I don't mean as an investment, I mean as entertainment. The "blackjack and hookers" is a reference to Futurama: http://youtu.be/z5tZMDBXTRQ

By the way, I'm not saying my solution is better than your application as a whole, far from it. I'm talking about the case where you only need clipboard sharing, which I know is only one of the features of your application.


    ssh othermachine x2x -to :0 -east


I am more inclined to think the customers may be right and this app is not worth $50 to them. There are competing free products, but also competing work flows like using Dropbox to move documents between your two laptops depending why you are using two. The guy has clearly thought about this a fair amount.

There is apparent oversupply of app developers who seem to think they will make money but the evidence is very few will build sustainable businesses while the rest just help Apple out by adding diversity.

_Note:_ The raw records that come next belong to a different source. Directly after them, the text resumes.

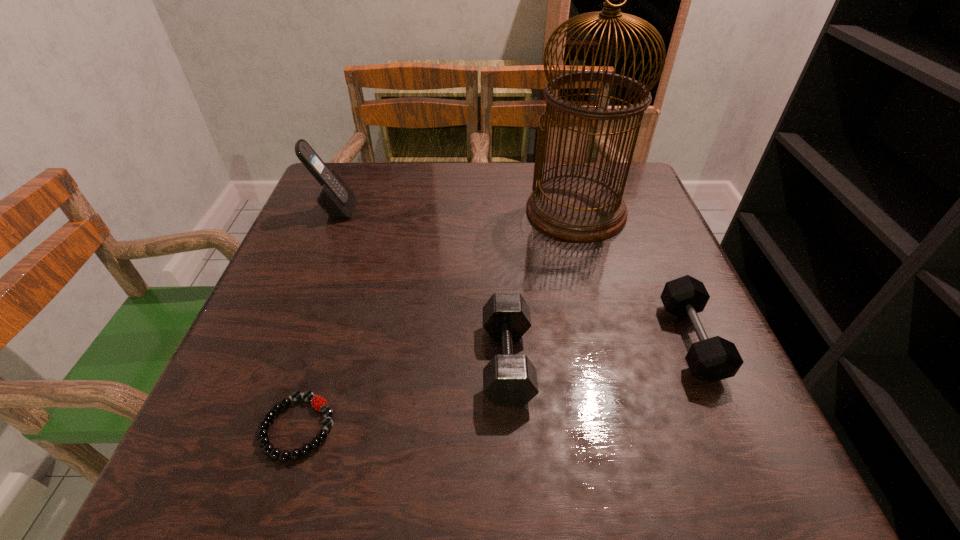 Locate an element on the screen. The image size is (960, 540). free point between the right dumbbell and the third object from right to left is located at coordinates (599, 351).

Identify the location of free space between the tallest object and the right dumbbell. [634, 275].

Where is `free space between the right dumbbell and the cellular telephone`? This screenshot has height=540, width=960. free space between the right dumbbell and the cellular telephone is located at coordinates (513, 275).

You are a GUI agent. You are given a task and a screenshot of the screen. Output one action in this format:
    pyautogui.click(x=<x>, y=<y>)
    Task: Click on the unoccupied area between the right dumbbell and the left dumbbell
    The image size is (960, 540).
    Given the screenshot: What is the action you would take?
    pyautogui.click(x=599, y=351)

Select which object appears as the second closest to the right dumbbell. Please provide its 2D coordinates. Your answer should be formatted as a tuple, i.e. [(x, y)], where the tuple contains the x and y coordinates of a point satisfying the conditions above.

[(509, 379)]

The width and height of the screenshot is (960, 540). In order to click on object identified as the closest to the second tallest object in this screenshot , I will do [578, 207].

The image size is (960, 540). Identify the location of free space that satisfies the following two spatial constraints: 1. on the front-facing side of the cellular telephone; 2. on the right side of the right dumbbell. (282, 340).

At what (x,y) coordinates should I click in order to perform the action: click on vacant region that satisfies the following two spatial constraints: 1. on the back side of the left dumbbell; 2. on the front-facing side of the fourth shortest object. Please return your answer as a coordinate pair (x, y). The image size is (960, 540). Looking at the image, I should click on (499, 210).

Where is `free space that satisfies the following two spatial constraints: 1. on the front-facing side of the third object from right to left; 2. on the left side of the cellular telephone`? free space that satisfies the following two spatial constraints: 1. on the front-facing side of the third object from right to left; 2. on the left side of the cellular telephone is located at coordinates (274, 361).

The image size is (960, 540). In order to click on vacant point that satisfies the following two spatial constraints: 1. on the front-facing side of the left dumbbell; 2. on the left side of the cellular telephone in this screenshot , I will do `click(274, 361)`.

people think I'm some big company selling this software

I'm convinced this is a significant insight. Most consumers are trained to assume that they're always buying from Megacorp and that cheating and complaining is perfectly valid behavior.

Back when I was landlording, I had a HUD tenant who was a total pain - until she found out that her rent minus my mortgage was about twenty bucks a month. She had just assumed that as a property owner, I was rolling in cash. After that, she was pretty nice.


Even last year when I spent a while in the top 5 in dev tools, I wasn't netting more than $25 per day.

I've had apps in the iPad "what's hot" music app list many times but they're still only bringing chicken scratch compared to what I could have made consulting instead. The handful of home runs you hear about obscure the fact that for 99% of us the best way to make money in the app store is to charge by the hour for writing them for someone else.